┌──

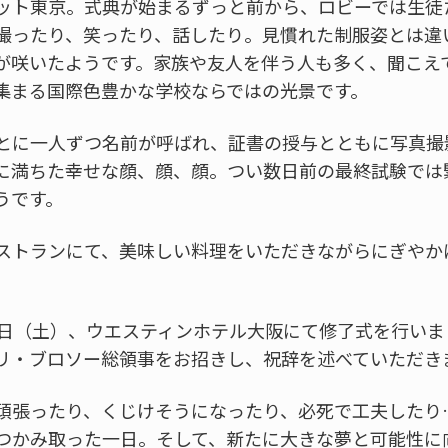
ット東京。式典が始まるずっと前から、ロビーでは生徒
撮ったり、笑ったり、話したり。見慣れた制服姿とは違
が咲いたようです。家族や友人を伴う人も多く、聞こえ
集まる国際色豊かな学校ならではの光景です。
とに一人ずつ名前が呼ばれ、証書の授与とともに写真撮
に満ちた幸せな顔、顔、顔。つい数日前の最終試験では
うです。
ストランにて、美味しい料理をいただきながらにぎやか
6日（土）、ウエスティンホテル大阪にて修了式を行い
リ・ブロソー総領事をお招きし、祝辞を述べていただき
頑張ったり、くじけそうになったり、必死で工夫したり
つかみ取った一日。そして、新たに大きな夢と可能性に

└──

:: ASSIGNMENT ::
Retype, exactly and only, the lines running from the one with "が咲いたようです。家族や友人を伴う人も多く、聞こえ" through the final line of the listing above.

:: RESULT BELOW ::
が咲いたようです。家族や友人を伴う人も多く、聞こえ
集まる国際色豊かな学校ならではの光景です。
とに一人ずつ名前が呼ばれ、証書の授与とともに写真撮
に満ちた幸せな顔、顔、顔。つい数日前の最終試験では
うです。
ストランにて、美味しい料理をいただきながらにぎやか
6日（土）、ウエスティンホテル大阪にて修了式を行い
リ・ブロソー総領事をお招きし、祝辞を述べていただき
頑張ったり、くじけそうになったり、必死で工夫したり
つかみ取った一日。そして、新たに大きな夢と可能性に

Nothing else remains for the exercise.